Het zien er cleane maar toch gezellige huisjes uit, het ene hoeft het andere niet uit te sluiten. Ze beschikken over een comfortabele zithoek die een ongerept zicht op de zee biedt. Misschien dat je op heldere dagen zelfs de witte kliffen van Dover kan zien.

Bij het buitenkomen, voelen ze opnieuw de kille wind. Er valt wat lichte regen, gemengd met smeltende sneeuw. In de straten van het kustplaatsje lijkt het erg mee te vallen met de drukte. Robert heeft een parkeerplek gevonden op het aanpalende Fabiolaplein. 

Midden op het plein staat een fontein die niet spuit en daar voorbij, achter een rij bloembakken met blauwe viooltjes, hangen in volle paasperiode nog kerstlichtjes. Ofwel is iedereen die uit het oog verloren ofwel wil men die recupereren voor een volgend kerstfeest. Zelfs een gemeentebestuur moet tegenwoordig als een bedelmonnik op de kleintjes letten.

Benieuwd naar het vervolg? Volg deze blog via mail (Submit: zie rechts bovenaan) en je ontvangt alle bijwerkingen vanzelf in je mailbox!

zondag 17 april 2016

Risk (6)

Wat voorafging: Karin en Robert bevinden zich in een verhuurkantoor aan zee. Ze vinden een huurhuis voor de paasdagen met drie bedden en een sofa voor hen en hun collega's.

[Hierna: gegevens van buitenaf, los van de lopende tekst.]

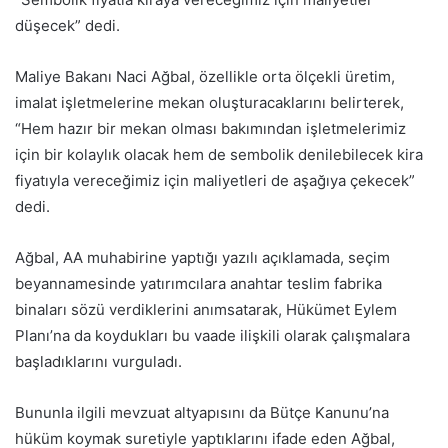
düşecek” dedi.
Maliye Bakanı Naci Ağbal, özellikle orta ölçekli üretim,
imalat işletmelerine mekan oluşturacaklarını belirterek,
“Hem hazır bir mekan olması bakımından işletmelerimiz
için bir kolaylık olacak hem de sembolik denilebilecek kira
fiyatıyla vereceğimiz için maliyetleri de aşağıya çekecek”
dedi.
Ağbal, AA muhabirine yaptığı yazılı açıklamada, seçim
beyannamesinde yatırımcılara anahtar teslim fabrika
binaları sözü verdiklerini anımsatarak, Hükümet Eylem
Planı’na da koydukları bu vaade ilişkili olarak çalışmalara
başladıklarını vurguladı.
Bununla ilgili mevzuat altyapısını da Bütçe Kanunu’na
hüküm koymak suretiyle yaptıklarını ifade eden Ağbal,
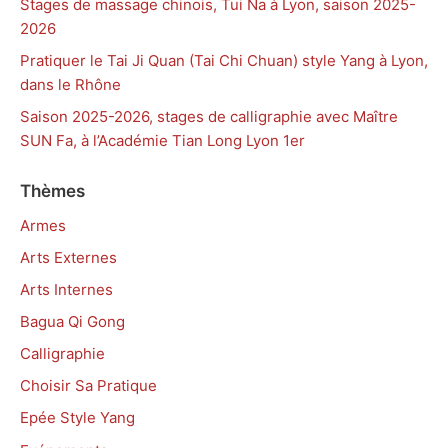
Stages de massage chinois, Tui Na à Lyon, saison 2025-
2026
Pratiquer le Tai Ji Quan (Tai Chi Chuan) style Yang à Lyon,
dans le Rhône
Saison 2025-2026, stages de calligraphie avec Maître
SUN Fa, à l’Académie Tian Long Lyon 1er
Thèmes
Armes
Arts Externes
Arts Internes
Bagua Qi Gong
Calligraphie
Choisir Sa Pratique
Epée Style Yang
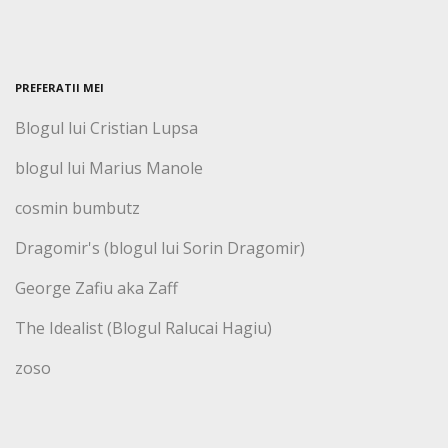
PREFERATII MEI
Blogul lui Cristian Lupsa
blogul lui Marius Manole
cosmin bumbutz
Dragomir's (blogul lui Sorin Dragomir)
George Zafiu aka Zaff
The Idealist (Blogul Ralucai Hagiu)
zoso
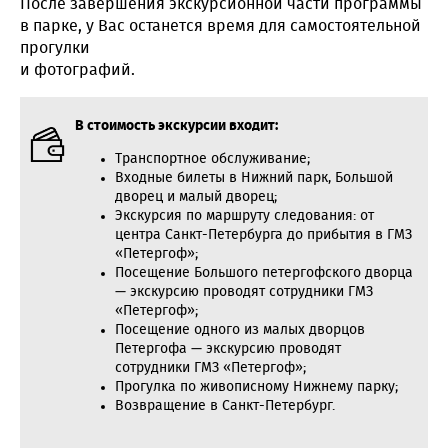
После завершения экскурсионной части программы
в парке, у Вас останется время для самостоятельной
прогулки
и фотографий.
В стоимость экскурсии входит:
Транспортное обслуживание;
Входные билеты в Нижний парк, Большой
дворец и малый дворец;
Экскурсия по маршруту следования: от
центра Санкт-Петербурга до прибытия в ГМЗ
«Петергоф»;
Посещение Большого петергофского дворца
— экскурсию проводят сотрудники ГМЗ
«Петергоф»;
Посещение одного из малых дворцов
Петергофа — экскурсию проводят
сотрудники ГМЗ «Петергоф»;
Прогулка по живописному Нижнему парку;
Возвращение в Санкт-Петербург.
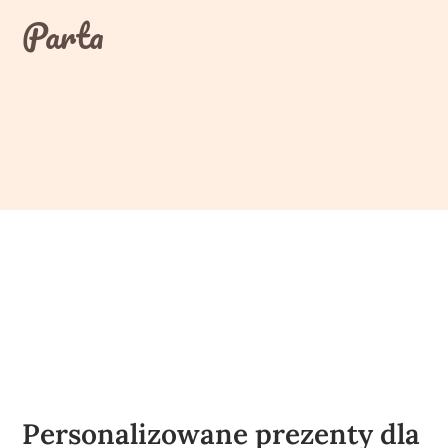
Skip
Parta
to
content
Personalizowane prezenty dla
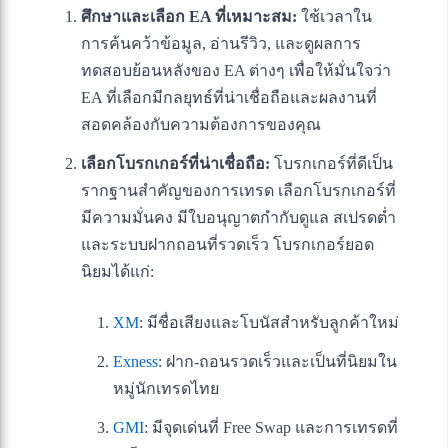
ศึกษาและเลือก EA ที่เหมาะสม:
ใช้เวลาใน
การค้นคว้าข้อมูล, อ่านรีวิว, และดูผลการ
ทดสอบย้อนหลังของ EA ต่างๆ เพื่อให้มั่นใจว่า
EA ที่เลือกมีกลยุทธ์ที่น่าเชื่อถือและผลงานที่
สอดคล้องกับความต้องการของคุณ
เลือกโบรกเกอร์ที่น่าเชื่อถือ:
โบรกเกอร์ที่ดีเป็น
รากฐานสำคัญของการเทรด เลือกโบรกเกอร์ที่
มีความมั่นคง มีใบอนุญาตกำกับดูแล สเปรดต่ำ
และระบบฝากถอนที่รวดเร็ว โบรกเกอร์ยอด
นิยมได้แก่:
XM
: มีชื่อเสียงและโบนัสสำหรับลูกค้าใหม่
Exness
: ฝาก-ถอนรวดเร็วและเป็นที่นิยมใน
หมู่นักเทรดไทย
GMI
: มีจุดเด่นที่ Free Swap และการเทรดที่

Karin lijkt zich niets van het gesprek aan te trekken. Bijna machinaal propt ze een tweede eitje in haar mond. Het zijn kleine paaseieren en ze staan er voor te grijpen. Melkchocolade met romige pralinévulling. De verlokkingen loeren tijdens de vastenperiode overal, zij het zelden zo uitdagend zoet.

‘Zoals u wil,’ zegt de verkoopster kortaf. ‘In feite betreft het drie bedden en een sofa.’
‘Een sofa?’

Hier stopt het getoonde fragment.